It's true. There is a skateboard in my living room. A teenager who spends an awful lot of his time being responsible left it there. The first time I saw it, I thought of all the "good parenting" things I could do. I could calmly and respectfully tell him to come to the living room right now and put it where it belongs (he wasn't home). I could move it myself and give him a reminder about his stuff and where it goes. I could move it and let go, since it was obviously bothering me more than it was bothering him. I could give him, when he got home, a "you need to move it by this time, or I'll do it for you, and if you choose to have me do it for you, it will cost you a chore to get it back" or some such thing. And believe me, I have done one of those things many, many times in many, many similar situations. I have teenagers, for heaven's sake.

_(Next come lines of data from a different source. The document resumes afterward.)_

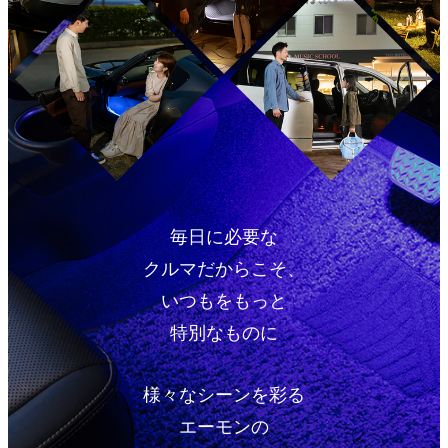
毎日に必要な
クルマだからこそ、
いつもをもっと
特別なものに
様々なシーンを彩る
エーモンの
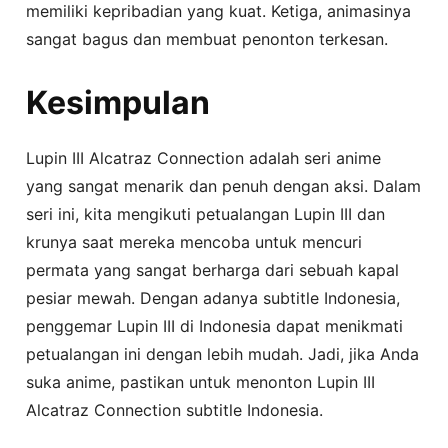
memiliki kepribadian yang kuat. Ketiga, animasinya
sangat bagus dan membuat penonton terkesan.
Kesimpulan
Lupin III Alcatraz Connection adalah seri anime
yang sangat menarik dan penuh dengan aksi. Dalam
seri ini, kita mengikuti petualangan Lupin III dan
krunya saat mereka mencoba untuk mencuri
permata yang sangat berharga dari sebuah kapal
pesiar mewah. Dengan adanya subtitle Indonesia,
penggemar Lupin III di Indonesia dapat menikmati
petualangan ini dengan lebih mudah. Jadi, jika Anda
suka anime, pastikan untuk menonton Lupin III
Alcatraz Connection subtitle Indonesia.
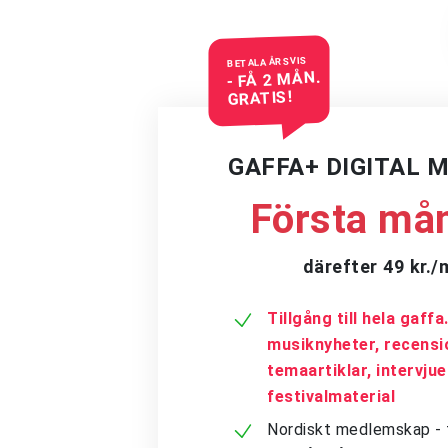
BETALA ÅRSVIS
- FÅ 2 MÅN.
GRATIS!
GAFFA+ DIGITAL 
Första mån
därefter 49 kr.
Tillgång till hela gaff
musiknyheter, recensi
temaartiklar, intervju
festivalmaterial
Nordiskt medlemskap - få 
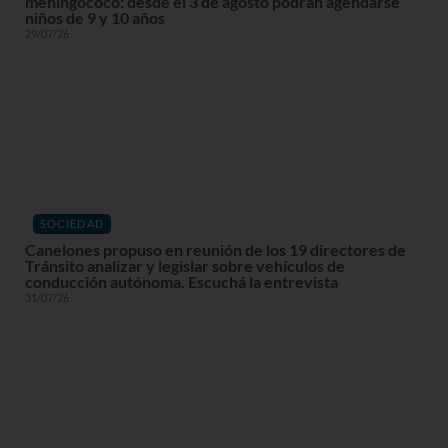
meningococo: desde el 3 de agosto podrán agendarse
niños de 9 y 10 años
29/07/26
SOCIEDAD
Canelones propuso en reunión de los 19 directores de
Tránsito analizar y legislar sobre vehículos de
conducción autónoma. Escuchá la entrevista
31/07/26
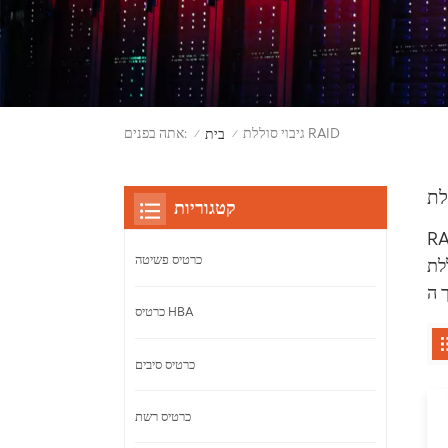
גיבוי סוללת RAID
אתה בפנים:
בית
/
/
קטגוריות
סקת חשמל או
כרטיס פשיטה
R.
כרטיס HBA
כרטיס סיבים
כרטיס רשת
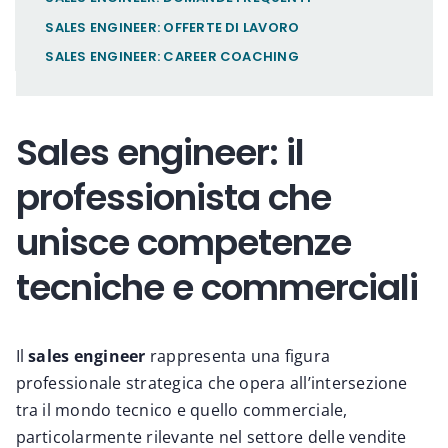
SALES ENGINEER: OFFERTE DI LAVORO
SALES ENGINEER: CAREER COACHING
Sales engineer: il
professionista che
unisce competenze
tecniche e commerciali
Il
sales engineer
rappresenta una figura
professionale strategica che opera all’intersezione
tra il mondo tecnico e quello commerciale,
particolarmente rilevante nel settore delle vendite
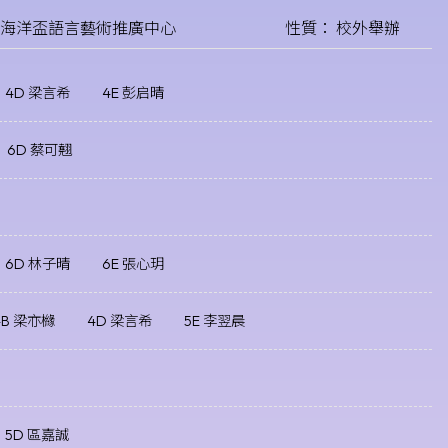
港海洋盃語言藝術推廣中心
性質： 校外舉辦
4D 梁言希
4E 彭启晴
6D 蔡可翹
6D 林子晴
6E 張心玥
4B 梁亦櫞
4D 梁言希
5E 李翌晨
5D 區嘉誠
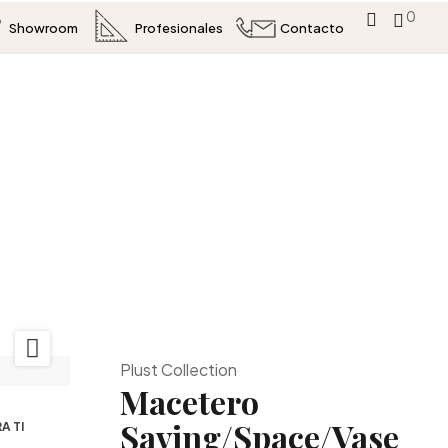
0
Showroom
Profesionales
Contacto

Plust Collection
Macetero
Saving/Space/Vase
A TI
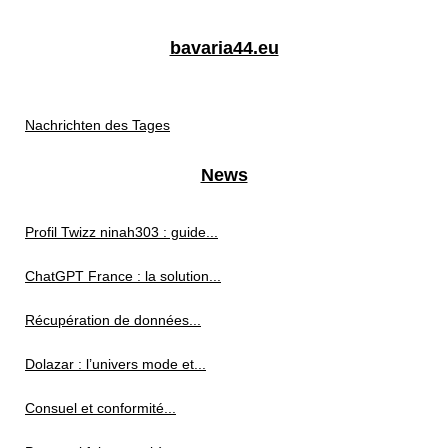
bavaria44.eu
Nachrichten des Tages
News
Profil Twizz ninah303 : guide...
ChatGPT France : la solution...
Récupération de données...
Dolazar : l’univers mode et...
Consuel et conformité...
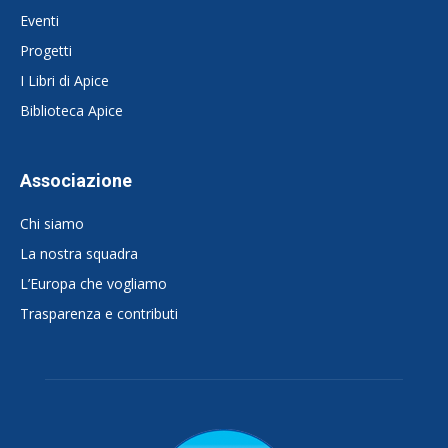
Eventi
Progetti
I Libri di Apice
Biblioteca Apice
Associazione
Chi siamo
La nostra squadra
L’Europa che vogliamo
Trasparenza e contributi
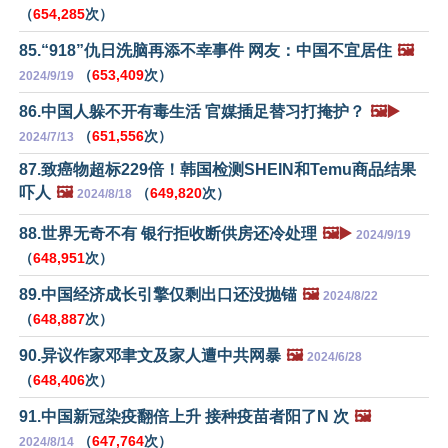
（
654,285
次）
85.“918”仇日洗脑再添不幸事件 网友：中国不宜居住
🖼️
（
653,409
次）
2024/9/19
86.中国人躲不开有毒生活 官媒插足替习打掩护？
🖼️▶️
（
651,556
次）
2024/7/13
87.致癌物超标229倍！韩国检测SHEIN和Temu商品结果
吓人
🖼️
（
649,820
次）
2024/8/18
88.世界无奇不有 银行拒收断供房还冷处理
🖼️▶️
2024/9/19
（
648,951
次）
89.中国经济成长引擎仅剩出口还没抛锚
🖼️
2024/8/22
（
648,887
次）
90.异议作家邓聿文及家人遭中共网暴
🖼️
2024/6/28
（
648,406
次）
91.中国新冠染疫翻倍上升 接种疫苗者阳了N 次
🖼️
（
647,764
次）
2024/8/14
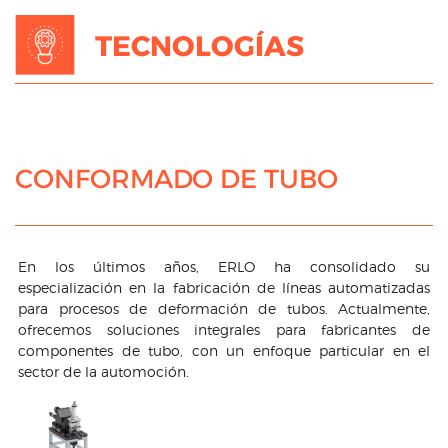
tubo
TECNOLOGÍAS
Compactación
Punzonado
Embutición
Rebabado/Triming
CONFORMADO DE TUBO
En los últimos años, ERLO ha consolidado su
especialización en la fabricación de líneas automatizadas
para procesos de deformación de tubos. Actualmente,
ofrecemos soluciones integrales para fabricantes de
componentes de tubo, con un enfoque particular en el
sector de la automoción.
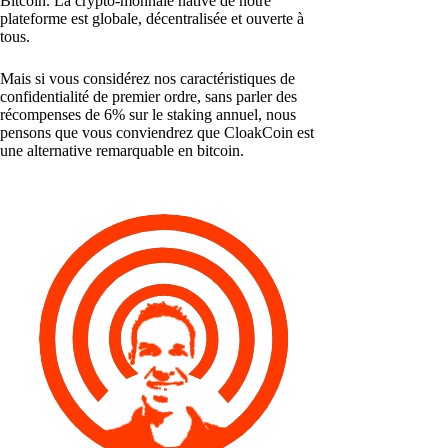
Bitcoin. La crypto-monnaie native de notre
plateforme est globale, décentralisée et ouverte à
tous.
Mais si vous considérez nos caractéristiques de
confidentialité de premier ordre, sans parler des
récompenses de 6% sur le staking annuel, nous
pensons que vous conviendrez que CloakCoin est
une alternative remarquable en bitcoin.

What was unusual about this particular case is that I just left it there, and I chose joy. I found myself amused that the skateboard was in my living room. I felt love welling up in my heart for this child who used the skateboard as a mode of transportation, getting exercise and not using gas to get where he needed to go. I thought of the few short years I have left with him living at home, and how I'm going to miss things like that when they don't happen anymore. I was completely at peace with the skateboard in my living room. I even smiled a genuine, loving smile. No resentment. No huffy breath. I was curious at this response in myself.
Some people I know might call this a symptom of inner peace. Could be. I'll take all the moments of that I can muster. Please realize I am not advocating that you leave skateboards in your living room, unless, of course, that brings you joy. I am merely noticing that there are many different ways to look at any given situation, and when we realize that as parents, or teachers, or friends, we come to a place of more choice about how we interact with each other.
Many of us live in times that tend to move so fast and feel so full when we are raising our children, that we forget about our choices. It's important to remember that we really do have a choice about how we react so very much of the time. My friend Jean says children deserve parents who are well-cared for. I was well-rested, unstressed, and calm in that moment of noticing the skateboard, and I saw my choices. Regardless of anyone else's decisions about putting things in your space--be it your physical, emotional, mental, or spiritual space--I hope you will remember to care well for yourselves so you can be in touch with your choices in life, and make the ones that support you to be healthy, joyful, and alive.